In Table 3, we show the percent identity of pairwise protein alignments for 54 pairs of human and mouse orthologs (see “PIP” column). The average is 83.1%, which is higher than the average percent identity of 70.1% found for 12,845 human-mouse orthologs analyzed in the draft mouse genome paper (Mouse Genome Sequencing Consortium 2002). In class III, the evolutionarily most conserved proteins show the highest percent similarity between human and mouse, and the genes found only in mammals show the least amount of conservation. One possible explanation for this observation is that some of the mammal-specific genes, for example, LY6G6E, are not functional. (Mallya et al. 2002). Alternatively, these pairs of genes may be novel and rapidly evolving. Nine of these gene pairs, of which seven are believed to have a potential immune-related role (APOM, C6orf47, LY6G5B, LY6G5C, G6F, LY6G6E, LY6G6D, LY6G6C, and C6orf25), lie within a 60-kb region of the class III region, that is, in the region between BAT3 and DDAH2 (Fig. 3). Unlike the situation for many of the class III genes, which have paralogs on other human chromosomes, most frequently on 1, 9, and 19 (Abi-Rached et al. 2002), most genes in this block appear to be unique. To decipher the physiological roles in vivo of these genes needs further experimental study.

Conserved Noncoding Sequences (CNS) and Gene Regulation

Conserved noncoding regions near exons may identify regulatory elements in mammals (Koop and Hood 1994). Algorithms for identifying regulatory elements are not very effective; therefore, orthologous cross-species comparisons of noncoding regions is a strategy used to identify potential regulatory elements (Oeltjen et al. 1997; Loots et al. 2000; Touchman et al. 2001). One such element, in a noncoding region of the mouse and human T-cell receptor Jα region, was demonstrated to have enhancer activities (Kuo et al. 1998).
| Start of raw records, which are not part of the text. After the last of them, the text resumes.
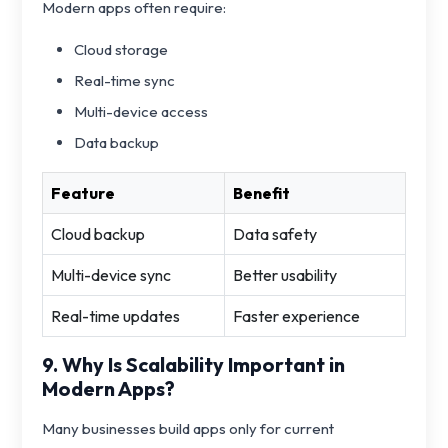
Modern apps often require:
Cloud storage
Real-time sync
Multi-device access
Data backup
Feature
Benefit
Cloud backup
Data safety
Multi-device sync
Better usability
Real-time updates
Faster experience
9. Why Is Scalability Important in
Modern Apps?
Many businesses build apps only for current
In the present study, we scanned the CNSs found by GLASS for known and unknown regulatory elements. When using an arbitrary cutoff, >65% identity and extending>120 bp, we identified 149 CNSs, encompassing 36,187 bp in the human (5.1%) and 35,211 bp in the mouse (5.0%) class III region, respectively. About two-thirds of the CNSs (97 out of 149) are located close to the first exon of the genes. Another 22 CNSs are found in middle introns, whereas the remaining CNSs are located in intergenic regions (Fig. 3). Some CNSs exhibit >80% identity. For example, the CNS in the upstream region of the RNF5 gene shows an ungapped 547-bp alignment with an identity of 80.6%. The longest CNS found by GLASS, 1219 bp long in mouse and 1221 bp long in human, exhibits an identity of 75.20% and lies in the first intron of the DDAH2 gene. Some CNSs are close to each other (<200 bp), indicating that a set of discrete transcription-factor-binding elements may combine to form a regulatory module spanning hundreds of base pairs.
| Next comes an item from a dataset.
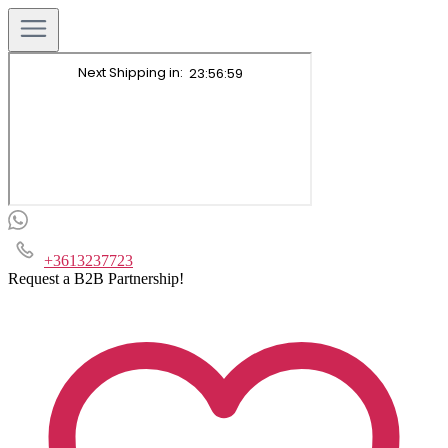
+3613237723
Request a B2B Partnership!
We also examined several known cis-regulatory elements in several well-studied genes. Among them, the human CYP21A2 gene has a distal transcriptional regulatory element “Z promoter,” which lies in intron 35 of the upstream gene C4B (Wijesuriya et al. 1999). From the genomic comparisons, we found a conserved noncoding DNA segment exactly at the correct position at intron 35 in the human C4B gene as well as in the mouse C4B gene (Fig. 7). This CNS is 162 bp long with a 67.7% identity. This indicates that the “Z promoter” is really conserved between human and mouse. This example demonstrates the power of using cross-species comparisons to screen for unknown but conserved cis-elements.

Figure 7
Distal cis-element found by CNS analysis. The Z promoter (Wijesuriya et al. 1999) of the human CYP21A2P gene is located in the 35th intron of its upstream gene, C4B. This promoter sits exactly in a conserved noncoding sequence, represented by a black ...
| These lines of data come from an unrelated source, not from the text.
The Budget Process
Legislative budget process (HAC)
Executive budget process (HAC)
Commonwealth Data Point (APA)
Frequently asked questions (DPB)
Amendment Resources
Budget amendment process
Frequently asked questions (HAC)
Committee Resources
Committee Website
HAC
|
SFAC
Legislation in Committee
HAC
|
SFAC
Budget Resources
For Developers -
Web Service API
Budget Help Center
We also used PromoterInspector (see Methods) to detect promoters in this region. In total, it found 22 promoters in human and 17 in mouse. Among them, 12 promoters in human and 12 in mouse are associated with the same CNSs; five other promoters in human and two in mouse seem not to overlap with any CNSs. Interestingly, another five promoters in human and three in mouse overlap with some CNSs, but no promoter was found overlapping with those CNSs in the other species. Moreover, the Z promoter could not be determined by PromoterInspector. These analyses imply that CNS identification using cross-species comparisons is a powerful computational approach for prescreening candidates for regulatory elements in rapidly evolving regions of the genome. However, it is difficult to use this approach on slowly evolving regions such as many AT-rich, gene-poor regions because there are an abundance of CNSs, most of which are probably not functional.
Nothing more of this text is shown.